Transcriptome and Metabolome Analysis Reveal Candidate Genes and Biochemicals Involved in Tea Geometrid Defense in Camellia Sinensis

Affiliations
Comparative Study

Transcriptome and Metabolome Analysis Reveal Candidate Genes and Biochemicals Involved in Tea Geometrid Defense in Camellia Sinensis

Wei-Wei Wang et al. PLoS One.

Abstract

Tea plant (Camellia sinensis (L) O. Kuntze) respond to herbivore attack through large changes in defense related metabolism and gene expression. Ectropis oblique (Prout) is one of the most devastating insects that feed on tea leaves and tender buds, which can cause severe production loss and deteriorate the quality of tea. To elucidate the biochemicals and molecular mechanism of defense against tea geometrid (TG), transcriptome and metabolome of TG interaction with susceptible (SG) and resistance (RG) tea genotypes were analyzed by using UPLC-Q-TOF-MS, GC-MS, and RNA-seq technologies. This revealed that jasmonic acid was highly induced in RG, following a plethora of secondary metabolites involved in defense against TG could be induced by jasmonic acid signaling pathway. However, the constitutively present of salicylic acid in SG might be a suppressor of jasmonate signaling and thus misdirect tea plants against TG. Furthermore, flavonoids and terpenoids biosynthesis pathways were highly activated in RG to constitute the chemical barrier on TG feeding behavior. In contrast, fructose and theanine, which can act as feeding stimulants were observed to highly accumulate in SG. Being present in the major hub, 39 transcription factors or protein kinases among putative candidates were identified as master regulators from protein-protein interaction network analysis. Together, the current study provides a comprehensive gene expression and metabolite profiles, which can shed new insights into the molecular mechanism of tea defense against TG. The candidate genes and specific metabolites identified in the present study can serve as a valuable resource for unraveling the possible defense mechanism of plants against various biotic stresses.
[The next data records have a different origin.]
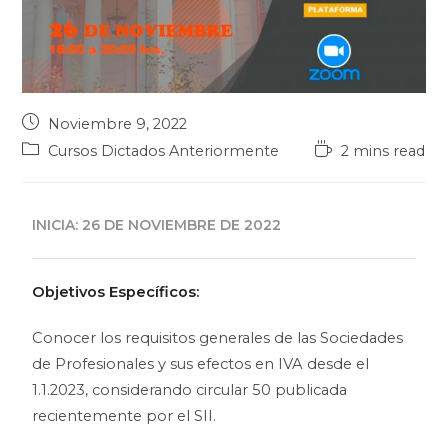
Noviembre 9, 2022
Cursos Dictados Anteriormente
2 mins read
INICIA: 26 DE NOVIEMBRE DE 2022
Objetivos Específicos:
Conocer los requisitos generales de las Sociedades
de Profesionales y sus efectos en IVA desde el
1.1.2023, considerando circular 50 publicada
recientemente por el SII.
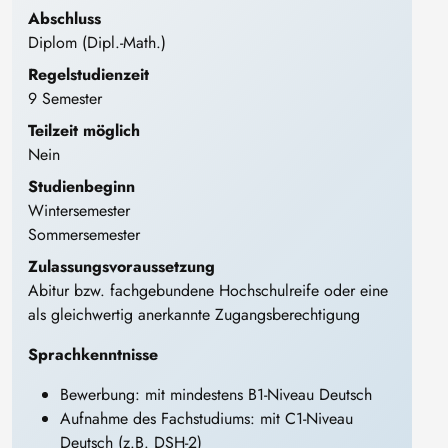
Abschluss
Diplom (Dipl.-Math.)
Regelstudienzeit
9 Semester
Teilzeit möglich
Nein
Studienbeginn
Wintersemester
Sommersemester
Zulassungsvoraussetzung
Abitur bzw. fachgebundene Hochschulreife oder eine
als gleichwertig anerkannte Zugangsberechtigung
Sprachkenntnisse
Bewerbung: mit mindestens B1-Niveau Deutsch
Aufnahme des Fachstudiums: mit C1-Niveau
Deutsch (z.B. DSH-2)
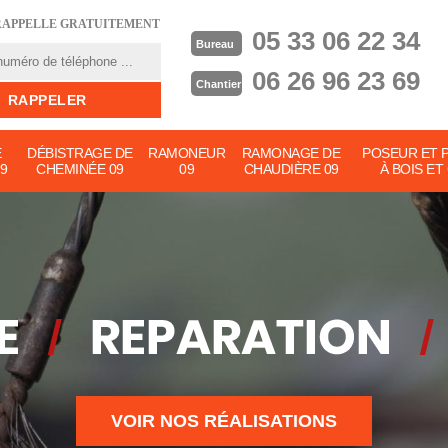
RAPPELLE GRATUITEMENT
05 33 06 22 34
Bureau
06 26 96 23 69
Chantier
E
DÉBISTRAGE DE
RAMONEUR
RAMONAGE DE
POSEUR ET 
9
CHEMINÉE 09
09
CHAUDIÈRE 09
À BOIS ET
VOIR NOS RÉALISATIONS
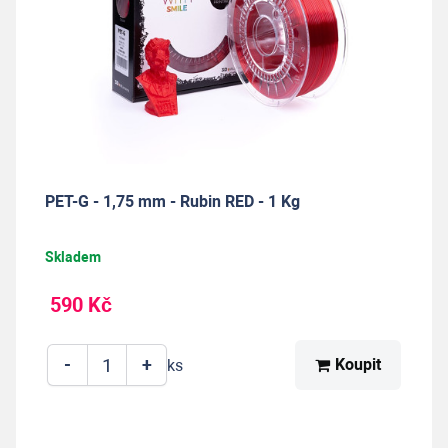
PET-G - 1,75 mm - Rubin RED - 1 Kg
Skladem
590 Kč
-
+
Koupit
ks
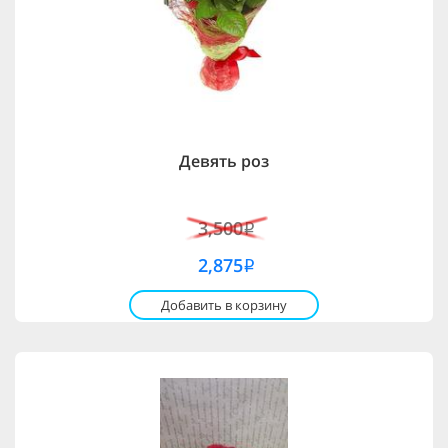
Девять роз
3,500
i
2,875
i
Добавить в корзину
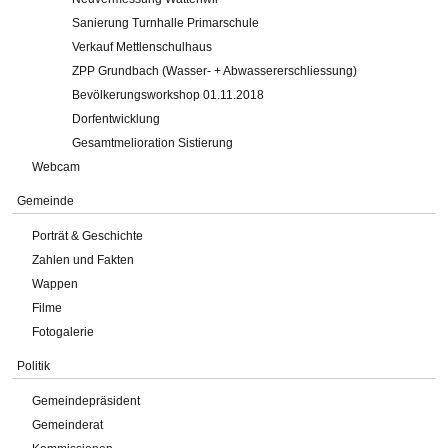
Sanierung Turnhalle Primarschule
Verkauf Mettlenschulhaus
ZPP Grundbach (Wasser- + Abwassererschliessung)
Bevölkerungsworkshop 01.11.2018
Dorfentwicklung
Gesamtmelioration Sistierung
Webcam
Gemeinde
Porträt & Geschichte
Zahlen und Fakten
Wappen
Filme
Fotogalerie
Politik
Gemeindepräsident
Gemeinderat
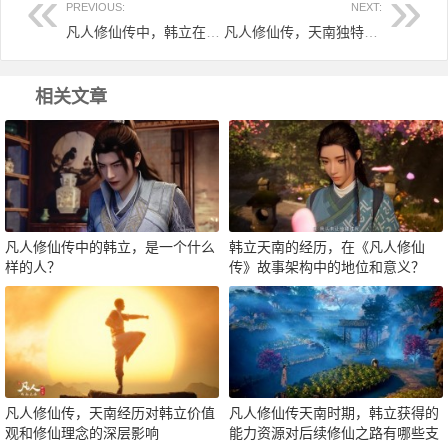
PREVIOUS:
NEXT:
凡人修仙传中，韩立在天南地区的经历对他的修仙之路有何影响？
凡人修仙传，天南独特环境对韩立的性格有什么塑造
相关文章
凡人修仙传中的韩立，是一个什么
韩立天南的经历，在《凡人修仙
样的人？
传》故事架构中的地位和意义？
凡人修仙传，天南经历对韩立价值
凡人修仙传天南时期，韩立获得的
观和修仙理念的深层影响
能力资源对后续修仙之路有哪些支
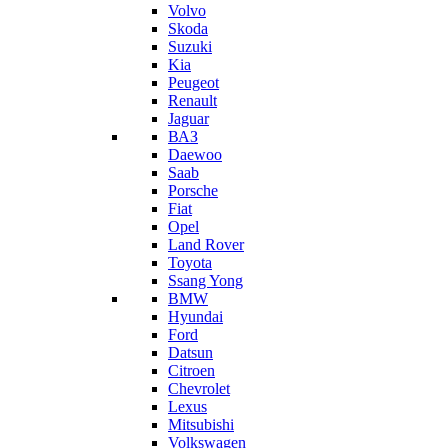
Volvo
Skoda
Suzuki
Kia
Peugeot
Renault
Jaguar
ВАЗ
Daewoo
Saab
Porsche
Fiat
Opel
Land Rover
Toyota
Ssang Yong
BMW
Hyundai
Ford
Datsun
Citroen
Chevrolet
Lexus
Mitsubishi
Volkswagen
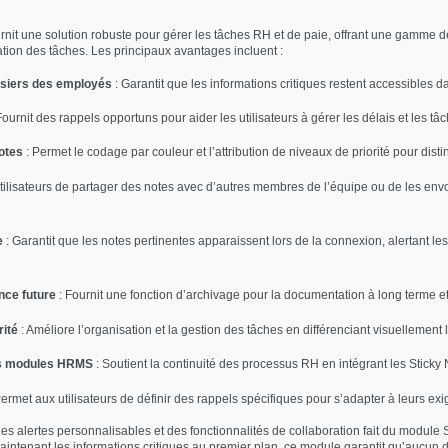
nit une solution robuste pour gérer les tâches RH et de paie, offrant une gamme de
sation des tâches. Les principaux avantages incluent :
ssiers des employés
: Garantit que les informations critiques restent accessibles 
Fournit des rappels opportuns pour aider les utilisateurs à gérer les délais et les tâc
otes
: Permet le codage par couleur et l’attribution de niveaux de priorité pour dist
tilisateurs de partager des notes avec d’autres membres de l’équipe ou de les envo
e
: Garantit que les notes pertinentes apparaissent lors de la connexion, alertant les
nce future
: Fournit une fonction d’archivage pour la documentation à long terme et
rité
: Améliore l’organisation et la gestion des tâches en différenciant visuellement 
res modules HRMS
: Soutient la continuité des processus RH en intégrant les Sticky 
ermet aux utilisateurs de définir des rappels spécifiques pour s’adapter à leurs exig
des alertes personnalisables et des fonctionnalités de collaboration fait du module 
intenant les informations critiques au premier plan, ce module garantit qu’aucun dét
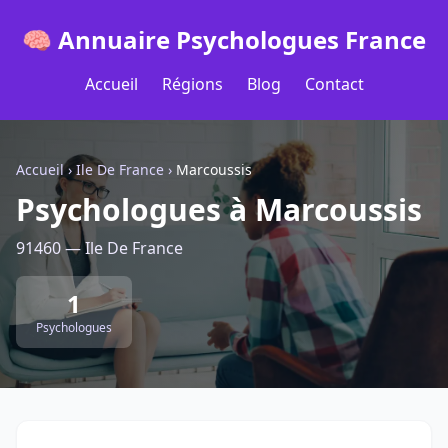
🧠 Annuaire Psychologues France
Accueil
Régions
Blog
Contact
Accueil
›
Ile De France
›
Marcoussis
Psychologues à Marcoussis
91460 — Ile De France
1
Psychologues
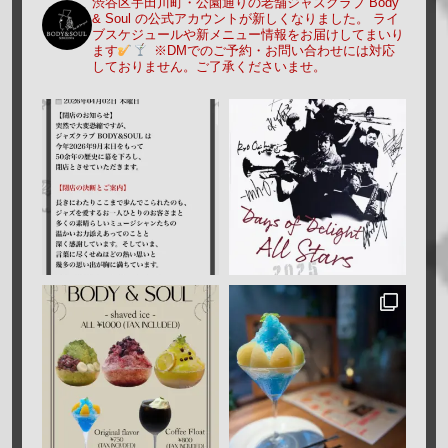
渋谷区宇田川町・公園通りの老舗ジャズクラブ Body
& Soul の公式アカウントが新しくなりました。
ライ
ブスケジュールや新メニュー情報をお届けしてまいり
ます
※DMでのご予約・お問い合わせには対応
しておりません。ご了承くださいませ。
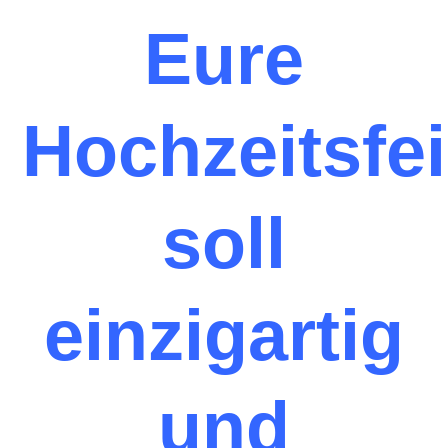
Eure
Hochzeitsfei
soll
einzigartig
und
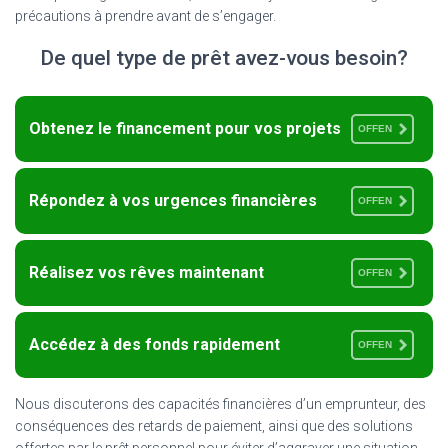
précautions à prendre avant de s’engager.
De quel type de prêt avez-vous besoin?
Obtenez le financement pour vos projets
OFFEN
Répondez à vos urgences financières
OFFEN
Réalisez vos rêves maintenant
OFFEN
Accédez à des fonds rapidement
OFFEN
Nous discuterons des capacités financières d’un emprunteur, des
conséquences des retards de paiement, ainsi que des solutions
offertes par le prêt personnel pour éviter d’aggraver une situation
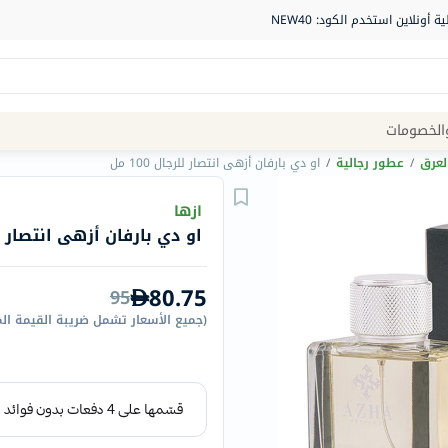
Site
الخصومات
Navigation
لعرق
/
عطور رجالية
/
او دي بارفان أزهى انتصار للرجال 100 مل
الصيدلية
ازها
او دي بارفان أزهى انتصار للرجال
الماركات
NDL
80.75
95
Humantara
(
جميع الأسعار تشمل ضريبة القيمة ال
carroten
betadine
La
Roche
Posay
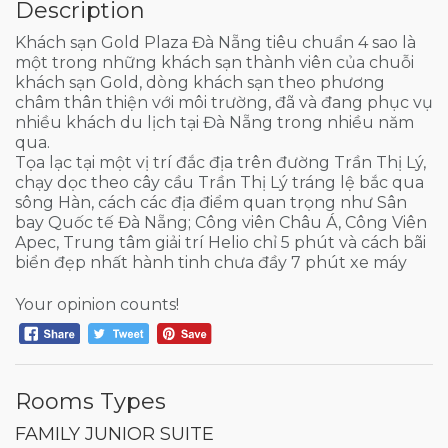
Description
Khách sạn Gold Plaza Đà Nẵng tiêu chuẩn 4 sao là
một trong những khách sạn thành viên của chuỗi
khách sạn Gold, dòng khách sạn theo phương
châm thân thiện với môi trường, đã và đang phục vụ
nhiều khách du lịch tại Đà Nẵng trong nhiều năm
qua.
Tọa lạc tại một vị trí đắc địa trên đường Trần Thị Lý,
chạy dọc theo cây cầu Trần Thị Lý tráng lệ bắc qua
sông Hàn, cách các địa điểm quan trọng như Sân
bay Quốc tế Đà Nẵng; Công viên Châu Á, Công Viên
Apec, Trung tâm giải trí Helio chỉ 5 phút và cách bãi
biển đẹp nhất hành tinh chưa đầy 7 phút xe máy
Your opinion counts!
Rooms Types
FAMILY JUNIOR SUITE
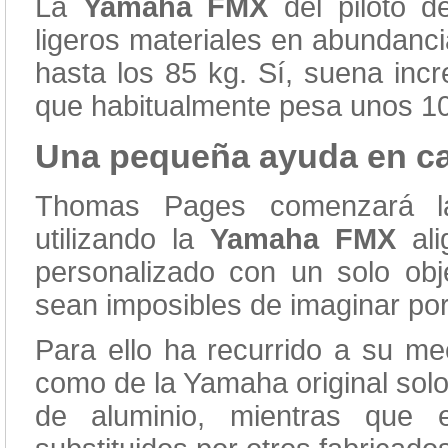
La
Yamaha FMX
del piloto 
ligeros materiales en abundanci
hasta los 85 kg. Sí, suena incr
que habitualmente pesa unos 10
Una pequeña ayuda en ca
Thomas Pages comenzará la
utilizando la
Yamaha FMX
ali
personalizado con un solo obj
sean imposibles de imaginar por 
Para ello ha recurrido a su m
como de la Yamaha original solo
de aluminio, mientras que 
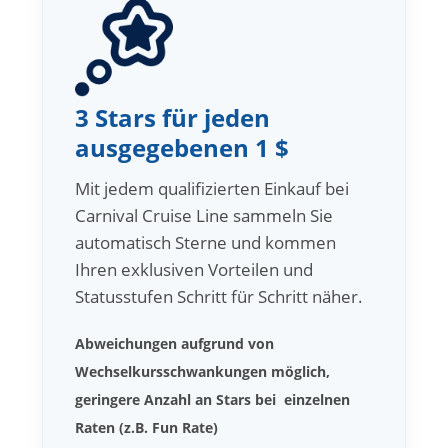
3 Stars für jeden
ausgegebenen 1 $
Mit jedem qualifizierten Einkauf bei
Carnival Cruise Line sammeln Sie
automatisch Sterne und kommen
Ihren exklusiven Vorteilen und
Statusstufen Schritt für Schritt näher.
Abweichungen aufgrund von
Wechselkursschwankungen möglich,
geringere Anzahl an Stars bei einzelnen
Raten (z.B. Fun Rate)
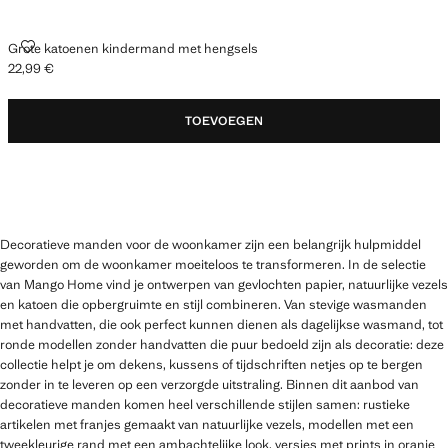
GROTE KATOENEN KINDERMAND MET HENGSELS
Grote katoenen kindermand met hengsels
22,99 €
Huidige prijs [22,99 € ]
TOEVOEGEN
Decoratieve manden voor de woonkamer zijn een belangrijk hulpmiddel
geworden om de woonkamer moeiteloos te transformeren. In de selectie
van Mango Home vind je ontwerpen van gevlochten papier, natuurlijke vezels
en katoen die opbergruimte en stijl combineren. Van stevige wasmanden
met handvatten, die ook perfect kunnen dienen als dagelijkse wasmand, tot
ronde modellen zonder handvatten die puur bedoeld zijn als decoratie: deze
collectie helpt je om dekens, kussens of tijdschriften netjes op te bergen
zonder in te leveren op een verzorgde uitstraling. Binnen dit aanbod van
decoratieve manden komen heel verschillende stijlen samen: rustieke
artikelen met franjes gemaakt van natuurlijke vezels, modellen met een
tweekleurige rand met een ambachtelijke look, versies met prints in oranje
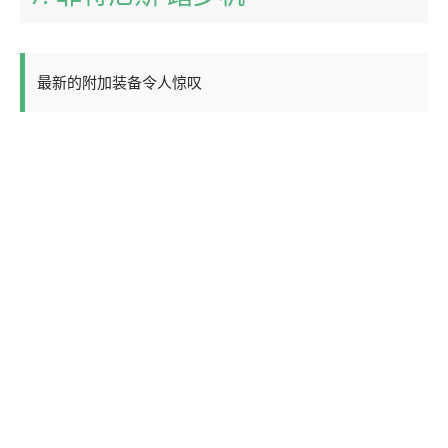
最新的附加装备令人惊叹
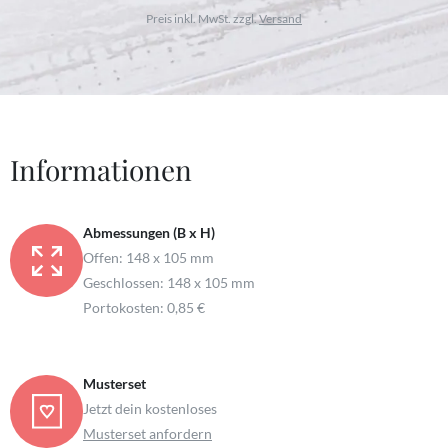
Preis inkl. MwSt. zzgl.
Versand
Informationen
Abmessungen (B x H)
Offen: 148 x 105 mm
Geschlossen: 148 x 105 mm
Portokosten: 0,85 €
Musterset
Jetzt dein kostenloses
Musterset anfordern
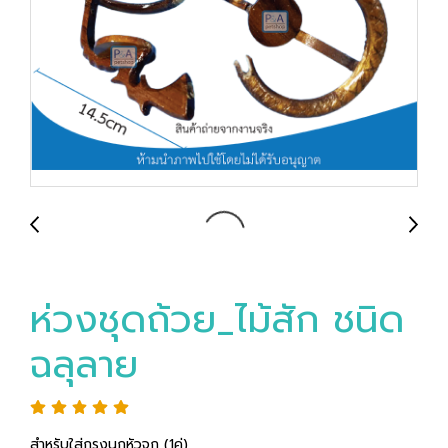
ห่วงชุดถ้วย_ไม้สัก ชนิด
ฉลุลาย
สำหรับใส่กรงนกหัวจุก (1คู่)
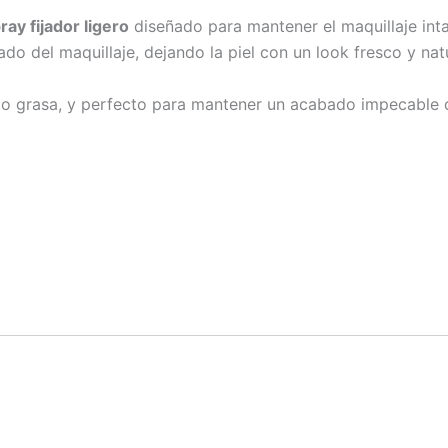
ray fijador ligero
diseñado para mantener el maquillaje int
bado del maquillaje, dejando la piel con un look fresco y na
ta o grasa, y perfecto para mantener un acabado impecable 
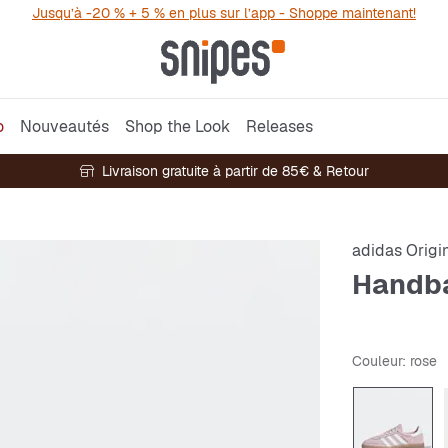
Jusqu’à -20 % + 5 % en plus sur l’app - Shoppe maintenant!
o
Nouveautés
Shop the Look
Releases
Livraison gratuite à partir de 85€ & Retour
adidas Origi
Handba
Couleur
: rose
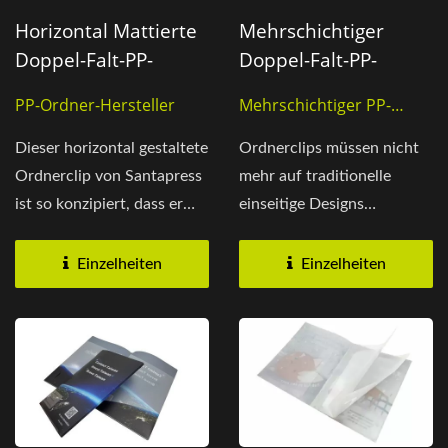
Horizontal Mattierte
Mehrschichtiger
Doppel-Falt-PP-
Doppel-Falt-PP-
Mappe
Ordnerclip
PP-Ordner-Hersteller
Mehrschichtiger PP-
Ordner
Dieser horizontal gestaltete
Ordnerclips müssen nicht
Ordnerclip von Santapress
mehr auf traditionelle
ist so konzipiert, dass er
einseitige Designs
Dokumente...
beschränkt sein.
Santapress...
Einzelheiten
Einzelheiten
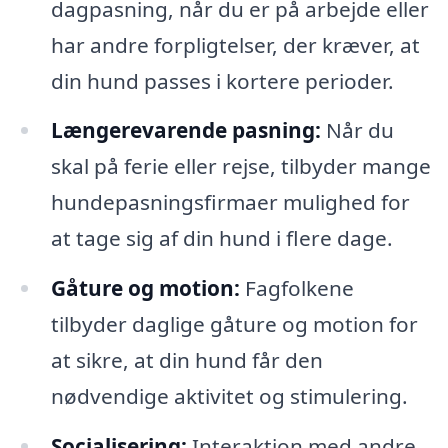
dagpasning, når du er på arbejde eller
har andre forpligtelser, der kræver, at
din hund passes i kortere perioder.
Længerevarende pasning:
Når du
skal på ferie eller rejse, tilbyder mange
hundepasningsfirmaer mulighed for
at tage sig af din hund i flere dage.
Gåture og motion:
Fagfolkene
tilbyder daglige gåture og motion for
at sikre, at din hund får den
nødvendige aktivitet og stimulering.
Socialisering:
Interaktion med andre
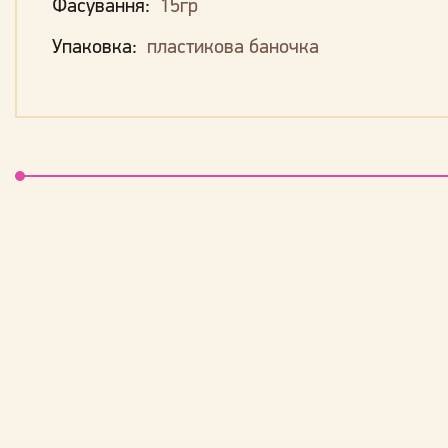
Фасування:
15гр
Упаковка:
пластикова баночка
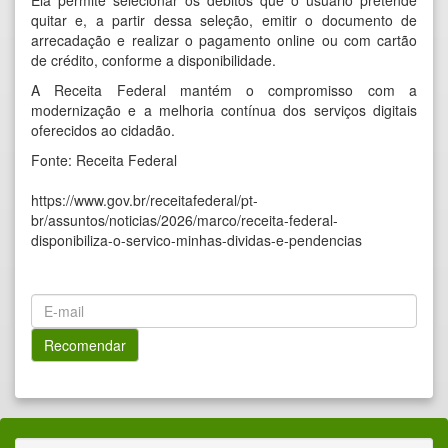
Ela permite selecionar os débitos que o usuário pretende
quitar e, a partir dessa seleção, emitir o documento de
arrecadação e realizar o pagamento online ou com cartão
de crédito, conforme a disponibilidade.
A Receita Federal mantém o compromisso com a
modernização e a melhoria contínua dos serviços digitais
oferecidos ao cidadão.
Fonte: Receita Federal
https://www.gov.br/receitafederal/pt-
br/assuntos/noticias/2026/marco/receita-federal-
disponibiliza-o-servico-minhas-dividas-e-pendencias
Conflict of interest statement

The authors have declared that no competing interests exist.

Figures

Fig 1
Fig 1. KEGG pathway analysis of differentially expressed genes.
The color and size of the dots in the scatterplot represent the range of the negative log10-transformed P-value and the gene number, respectively. The heat map on the right showing the overall expression levels of enriched pathways.
Fig 2
Fig 2. GO enrichment of the genes that showed a higher expression level in RG.
The color of the dots in the scatterplot represents the range of the log10-transformed P-value.
Fig 3
Fig 3. Protein-protein interaction network analysis for the top 2000 genes which showed a higher expression level in RG.
This interaction network for the top 2000 genes which showed a higher expression level in RG was created using STRING. Unconnected genes were removed, and the network was visualized in Cytoscape. The diamond nodes represent TFs, the triangle nodes represent PKs, and the TFs or PKs with more than 10 edges were indicated in red color.
Fig 4
Fig 4. Relative intensity of putative metabolites that influence TG resistance in RG and SG.
Mean expression values of metabolite intensities with their standard error bars from eight biological replicates are represented. The asterisks indicate significant differences between different samples ("*" means P < 0.05; "**" means P < 0.01).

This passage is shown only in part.